▶ **Data excerpts**
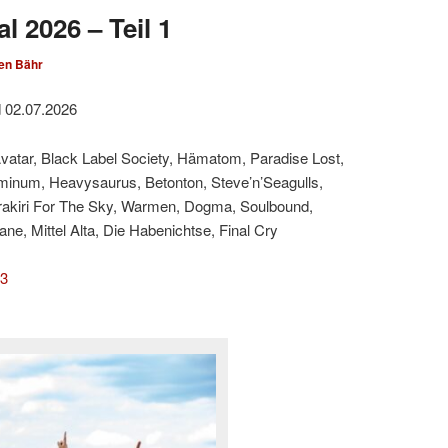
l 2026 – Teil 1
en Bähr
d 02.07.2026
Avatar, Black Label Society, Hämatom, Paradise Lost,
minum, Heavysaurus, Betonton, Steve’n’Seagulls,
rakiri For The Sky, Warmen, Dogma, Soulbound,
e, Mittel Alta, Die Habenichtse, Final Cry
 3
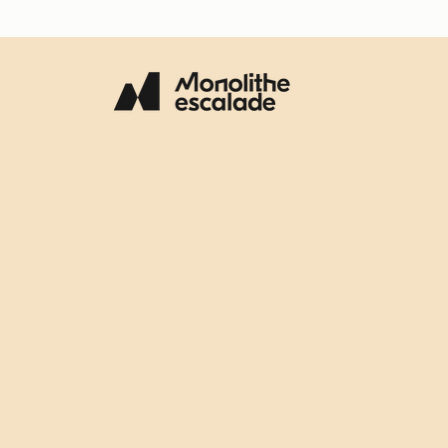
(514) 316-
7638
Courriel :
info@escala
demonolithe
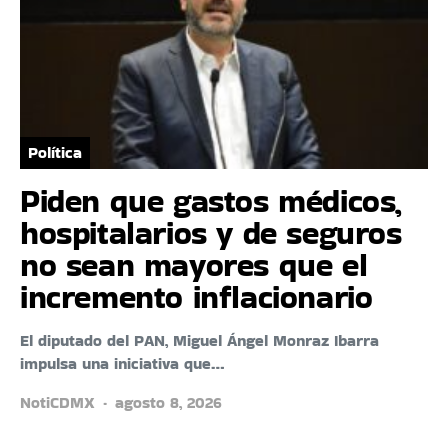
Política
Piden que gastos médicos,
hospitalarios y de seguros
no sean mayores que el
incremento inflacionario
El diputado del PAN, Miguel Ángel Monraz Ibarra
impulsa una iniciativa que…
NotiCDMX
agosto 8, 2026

* * *

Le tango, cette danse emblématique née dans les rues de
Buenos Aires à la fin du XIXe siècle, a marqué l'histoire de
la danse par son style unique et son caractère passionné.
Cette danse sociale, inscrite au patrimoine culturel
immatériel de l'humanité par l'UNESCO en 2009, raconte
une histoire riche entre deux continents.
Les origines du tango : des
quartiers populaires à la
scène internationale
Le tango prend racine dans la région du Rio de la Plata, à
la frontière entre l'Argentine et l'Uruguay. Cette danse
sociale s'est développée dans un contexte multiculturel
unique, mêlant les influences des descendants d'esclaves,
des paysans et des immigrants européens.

▶ **Prompt**
Lines containing the string "entre" in the material: report how many there are, with no added words.

▶ **Result of this task**
2